Transcribed page contents:
§ §

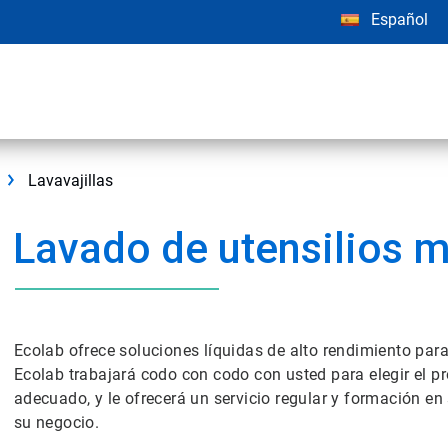
Español
Lavavajillas
Lavado de utensilios 
Ecolab ofrece soluciones líquidas de alto rendimiento para
Ecolab trabajará codo con codo con usted para elegir el p
adecuado, y le ofrecerá un servicio regular y formación e
su negocio.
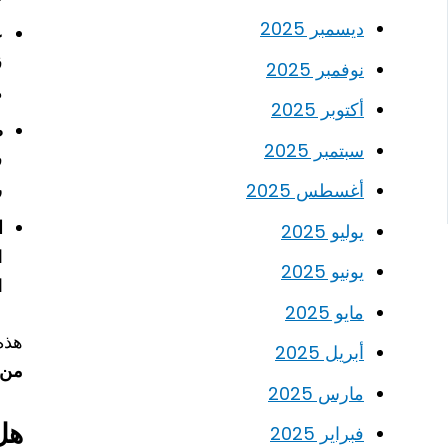
ديسمبر 2025
ع
نوفمبر 2025
م
أكتوبر 2025
ص
سبتمبر 2025
ف
ر
أغسطس 2025
ا
يوليو 2025
ا
يونيو 2025
ا
مايو 2025
هذه 
أبريل 2025
من 
مارس 2025
هل
فبراير 2025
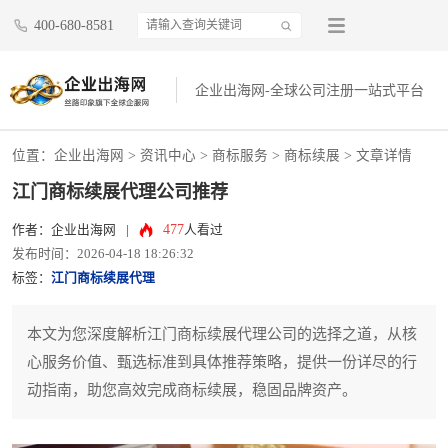
400-680-8581
企业出海网-全球公司注册一站式平台
位置：
企业出海网
>
资讯中心
> 商标服务 >
商标续展
> 文章详情
江门商标续展代理公司推荐
477
作者：企业出海网
|
人看过
发布时间：2026-04-18 18:26:32
标签：
江门商标续展代理
本文为您深度解析江门商标续展代理公司的选择之道，从核
心服务价值、甄选标准到具体推荐策略，提供一份详尽的行
动指南，助您高效完成商标续展，稳固品牌资产。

§ §

What belongs in the answer is each line above, reproduced exactly, and no picture.

Output:
Español
Lavavajillas
Lavado de utensilios 
Ecolab ofrece soluciones líquidas de alto rendimiento para
Ecolab trabajará codo con codo con usted para elegir el p
adecuado, y le ofrecerá un servicio regular y formación e
su negocio.
ديسمبر 2025
ع
نوفمبر 2025
م
أكتوبر 2025
ص
سبتمبر 2025
ف
ر
أغسطس 2025
ا
يوليو 2025
ا
يونيو 2025
ا
مايو 2025
هذه 
أبريل 2025
من 
مارس 2025
هل
فبراير 2025
400-680-8581
企业出海网-全球公司注册一站式平台
位置：
企业出海网
>
资讯中心
> 商标服务 >
商标续展
> 文章详情
江门商标续展代理公司推荐
477
作者：企业出海网
|
人看过
发布时间：2026-04-18 18:26:32
标签：
江门商标续展代理
本文为您深度解析江门商标续展代理公司的选择之道，从核
心服务价值、甄选标准到具体推荐策略，提供一份详尽的行
动指南，助您高效完成商标续展，稳固品牌资产。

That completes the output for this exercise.